除了保护和隔离作用外，LibOSSO还提供了另外一些有用的功能：自动保存和状态保存；处理硬件状态；以及其它重要的事件。还有：对D-Bus的封装可以使得LibOSSO提供非常方便的函数去做RPC(远程调用).

下面我们会重点介绍LibOSSO的RPC：

 

通过LibOSSO库实现D-Bus的方法调用

我们从哪开始呢？记得我们前面曾直接使用libdbus的函数实现了一个RPC, 这里我们依然使用这个例子，只不过，这次我们用LibOSSO的函数去实现一个同样弹出对话框的功能。当然，LibOSSO库中有个函数(osso_system_note_dialog)可以直接去实现这种功能. 我们暂时不用它。我们通过详细的代码看看LibOSSO如何支持RPC的。

头文件:

#include <libosso.h> //必须包含这个头文件

 

 /*... Listing cut for brevity ...*/

//与上面一个例子同样的定义

#define SYSNOTE_NAME "org.freedesktop.Notifications"

#define SYSNOTE_OPATH "/org/freedesktop/Notifications"

#define SYSNOTE_IFACE "org.freedesktop.Notifications"

#define SYSNOTE_NOTE "SystemNoteDialog"

[ 使用LibOSSO库函数需要包含的头文件 ]

使用LibOSSO库，仅仅需要包含一个libosso.h头文件，我们这里同样定义D-Bus service名字，对象路径、接口名字、方法名字；

我们看看LibOSSO的上下文如何创建的以及如何运行的：

int main(int argc, char** argv) {

 

 /* The LibOSSO context that we need to do RPC. */

 osso_context_t* ossoContext = NULL;

 

 g_print("Initializing LibOSSO/n");

 /* The program name for registration is communicated from the

    Makefile via a -D preprocessor directive. Since it doesn't

     contain any dots in it, a prefix of "com.nokia." will be added

     to it internally within osso_initialize(). */

 ossoContext = osso_initialize(ProgName, "1.0", FALSE, NULL);

 if (ossoContext == NULL) {

    g_error("Failed to initialize LibOSSO/n");

 }

 

 g_print("Invoking the method call/n");

 runRPC(ossoContext);

 

 g_print("Shutting down LibOSSO/n");

 /* Deinitialize LibOSSO. The function doesn't return status code so

     we cannot know whether it succeeded or failed. We assume that it

     always succeeds. */

 osso_deinitialize(ossoContext);

 ossoContext = NULL;

 

 g_print("Quitting/n");

 return EXIT_SUCCESS;

}

[LibOSSO 初始化与卸载，见(libosso-example-sync/libosso-rpc-sync.c) ]

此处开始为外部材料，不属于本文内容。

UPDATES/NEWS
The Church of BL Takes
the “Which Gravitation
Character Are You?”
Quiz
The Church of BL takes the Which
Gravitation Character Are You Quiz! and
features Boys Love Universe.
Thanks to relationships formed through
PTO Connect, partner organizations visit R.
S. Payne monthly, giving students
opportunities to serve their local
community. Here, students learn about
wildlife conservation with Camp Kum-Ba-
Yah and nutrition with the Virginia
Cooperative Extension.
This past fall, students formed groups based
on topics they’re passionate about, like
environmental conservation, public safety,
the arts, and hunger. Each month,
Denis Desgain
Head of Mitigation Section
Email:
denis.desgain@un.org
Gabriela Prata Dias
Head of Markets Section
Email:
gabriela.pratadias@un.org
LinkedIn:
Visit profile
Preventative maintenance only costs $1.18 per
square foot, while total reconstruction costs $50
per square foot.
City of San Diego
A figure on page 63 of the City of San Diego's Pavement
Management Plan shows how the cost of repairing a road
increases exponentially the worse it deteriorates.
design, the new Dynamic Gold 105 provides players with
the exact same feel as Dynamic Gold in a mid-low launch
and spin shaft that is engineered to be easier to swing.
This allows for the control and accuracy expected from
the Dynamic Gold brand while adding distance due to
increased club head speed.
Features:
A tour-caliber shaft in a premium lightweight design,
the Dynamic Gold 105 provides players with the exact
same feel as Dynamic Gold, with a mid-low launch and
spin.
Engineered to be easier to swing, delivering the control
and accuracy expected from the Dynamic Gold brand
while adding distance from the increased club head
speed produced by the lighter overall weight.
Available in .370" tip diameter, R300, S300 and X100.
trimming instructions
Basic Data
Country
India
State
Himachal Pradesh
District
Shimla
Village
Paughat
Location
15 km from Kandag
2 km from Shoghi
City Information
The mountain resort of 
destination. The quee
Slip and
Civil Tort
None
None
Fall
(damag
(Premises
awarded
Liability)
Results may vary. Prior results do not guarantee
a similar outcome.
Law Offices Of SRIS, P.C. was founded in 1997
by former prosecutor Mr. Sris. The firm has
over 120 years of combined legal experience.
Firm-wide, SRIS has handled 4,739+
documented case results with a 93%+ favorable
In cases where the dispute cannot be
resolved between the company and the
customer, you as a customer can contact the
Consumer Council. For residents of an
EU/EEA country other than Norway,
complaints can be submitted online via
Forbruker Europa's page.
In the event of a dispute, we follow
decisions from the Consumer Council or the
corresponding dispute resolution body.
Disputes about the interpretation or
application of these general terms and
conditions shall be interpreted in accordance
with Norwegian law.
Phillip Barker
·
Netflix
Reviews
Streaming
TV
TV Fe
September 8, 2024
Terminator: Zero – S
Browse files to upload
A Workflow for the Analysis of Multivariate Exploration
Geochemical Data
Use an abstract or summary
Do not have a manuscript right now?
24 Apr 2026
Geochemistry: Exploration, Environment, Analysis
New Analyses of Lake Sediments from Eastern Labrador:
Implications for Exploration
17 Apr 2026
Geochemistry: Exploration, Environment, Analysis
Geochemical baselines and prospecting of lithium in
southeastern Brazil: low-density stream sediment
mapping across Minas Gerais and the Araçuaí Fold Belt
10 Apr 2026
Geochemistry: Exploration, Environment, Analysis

LibOSSO上下文，这个数据结构含有通过D-Bus进行通信的必要信息。当准备创建这个上下文时，第一个参数：你需要传入一个程序名字给osso_initialize, 这个名字有两个用途：1，注册给D-Bus; 2, 将来阻止销毁任务杀掉你的进程。如果这个名字没有包含任何点字符，那么，LibOSSO会自动把那个名字加个前缀：com.nokia. 一般情况下，用户是看不到这个名字的，不过，这问题不大。如果你老是使用这种没有前缀的名字的话，可能会和别人的程序名冲突。建议使用全名。

第二个参数：版本号，目前LibOSSO中并没有用，不过你可以加上，以后可能会用的。

倒数第二个参数：如果最后一个参数传入NULL，这个参数不会起到任何作用。最后一个参数：使用LibOSSO自己的GMainLoop还是外面的，如果传入NULL，则直接使用LibOSSO内部的主循环。

释放LibOSSO 上下文会自动关闭链接到D-Bus上面的链接通道，同时释放一些分配的内存。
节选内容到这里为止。